• _Assignment_
Please give the count of lines below with the string "groeiende" in them, and no other words.

Saved entries:

================

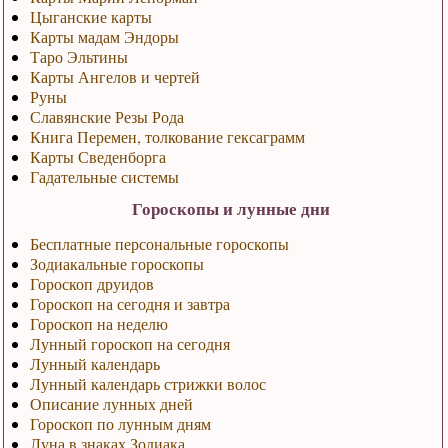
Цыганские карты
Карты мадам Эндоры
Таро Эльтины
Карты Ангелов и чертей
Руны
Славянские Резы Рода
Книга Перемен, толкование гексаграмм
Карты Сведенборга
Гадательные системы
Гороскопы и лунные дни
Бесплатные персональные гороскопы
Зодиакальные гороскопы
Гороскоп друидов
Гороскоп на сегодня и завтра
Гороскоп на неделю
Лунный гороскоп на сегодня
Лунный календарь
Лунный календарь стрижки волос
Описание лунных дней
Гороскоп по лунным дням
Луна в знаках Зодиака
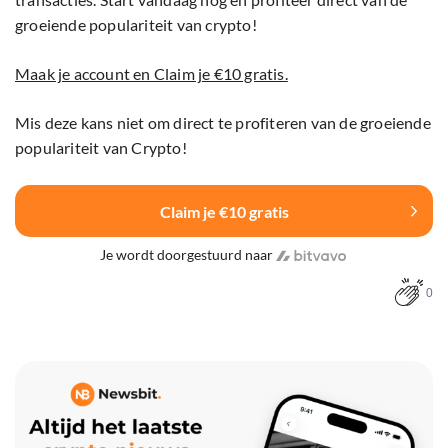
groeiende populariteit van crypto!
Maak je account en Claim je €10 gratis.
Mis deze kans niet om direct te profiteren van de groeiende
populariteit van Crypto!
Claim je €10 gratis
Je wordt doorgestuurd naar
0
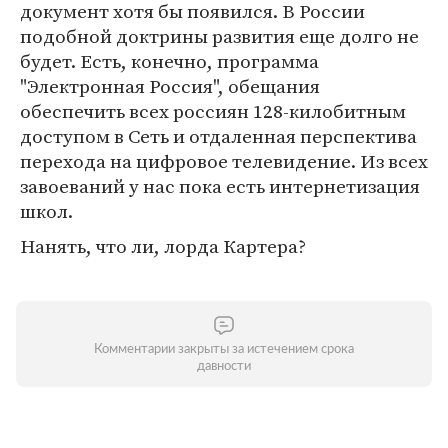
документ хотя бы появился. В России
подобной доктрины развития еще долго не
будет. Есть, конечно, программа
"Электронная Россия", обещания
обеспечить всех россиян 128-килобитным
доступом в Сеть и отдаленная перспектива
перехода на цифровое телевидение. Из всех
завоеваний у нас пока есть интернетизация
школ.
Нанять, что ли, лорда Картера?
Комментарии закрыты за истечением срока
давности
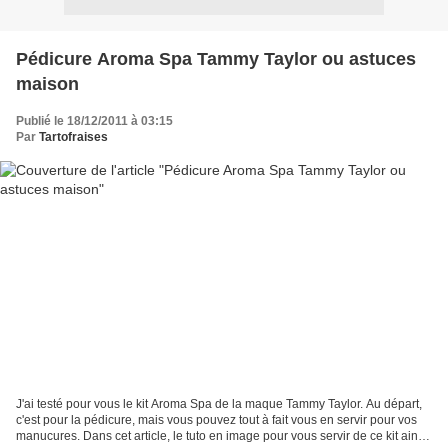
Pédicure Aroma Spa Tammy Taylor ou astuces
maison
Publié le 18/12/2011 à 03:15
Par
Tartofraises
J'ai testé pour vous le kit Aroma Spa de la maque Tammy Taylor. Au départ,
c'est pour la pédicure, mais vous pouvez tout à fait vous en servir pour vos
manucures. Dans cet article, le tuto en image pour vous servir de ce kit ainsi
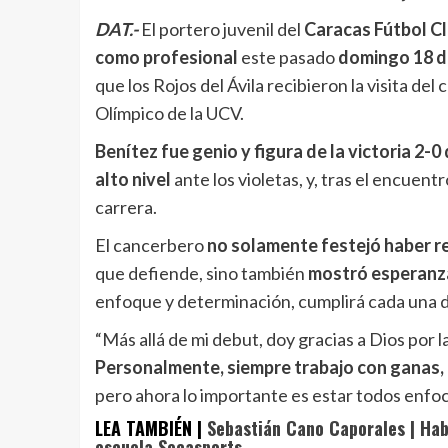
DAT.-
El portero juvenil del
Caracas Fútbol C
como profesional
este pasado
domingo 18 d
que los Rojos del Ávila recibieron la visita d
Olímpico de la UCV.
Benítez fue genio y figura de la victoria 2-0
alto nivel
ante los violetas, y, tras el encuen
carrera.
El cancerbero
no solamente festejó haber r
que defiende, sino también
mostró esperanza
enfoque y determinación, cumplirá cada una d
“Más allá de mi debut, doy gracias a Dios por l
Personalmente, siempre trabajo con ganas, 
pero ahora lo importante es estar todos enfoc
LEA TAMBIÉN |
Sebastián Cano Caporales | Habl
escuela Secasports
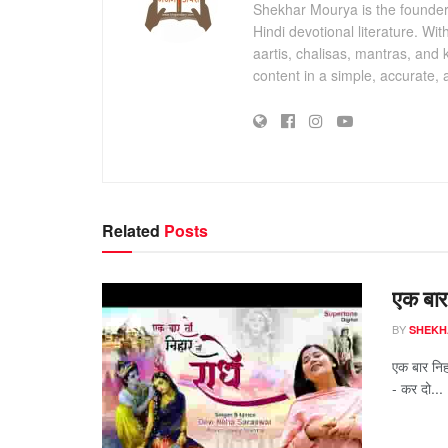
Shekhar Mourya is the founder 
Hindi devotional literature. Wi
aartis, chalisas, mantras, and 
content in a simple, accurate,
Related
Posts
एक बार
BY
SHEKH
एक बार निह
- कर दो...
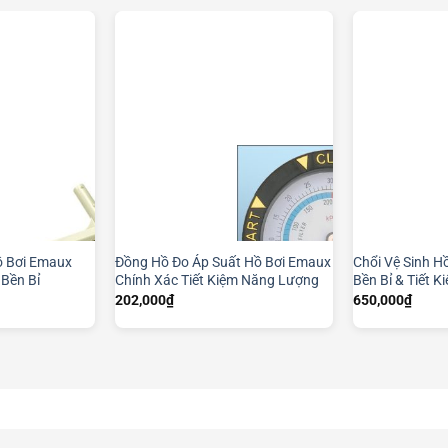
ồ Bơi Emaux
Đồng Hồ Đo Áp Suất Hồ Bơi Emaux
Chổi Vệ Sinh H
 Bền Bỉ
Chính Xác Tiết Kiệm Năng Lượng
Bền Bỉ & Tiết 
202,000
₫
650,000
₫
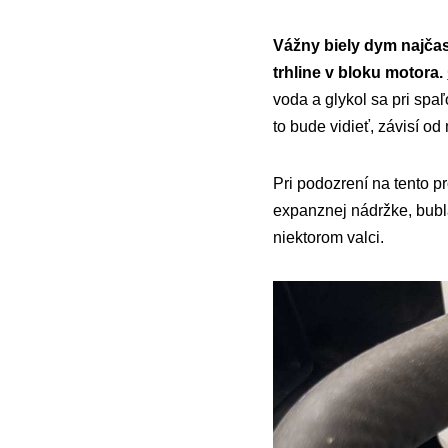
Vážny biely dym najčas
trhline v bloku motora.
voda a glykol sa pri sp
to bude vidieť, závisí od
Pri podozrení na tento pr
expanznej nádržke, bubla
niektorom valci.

================

• _Written solution_
2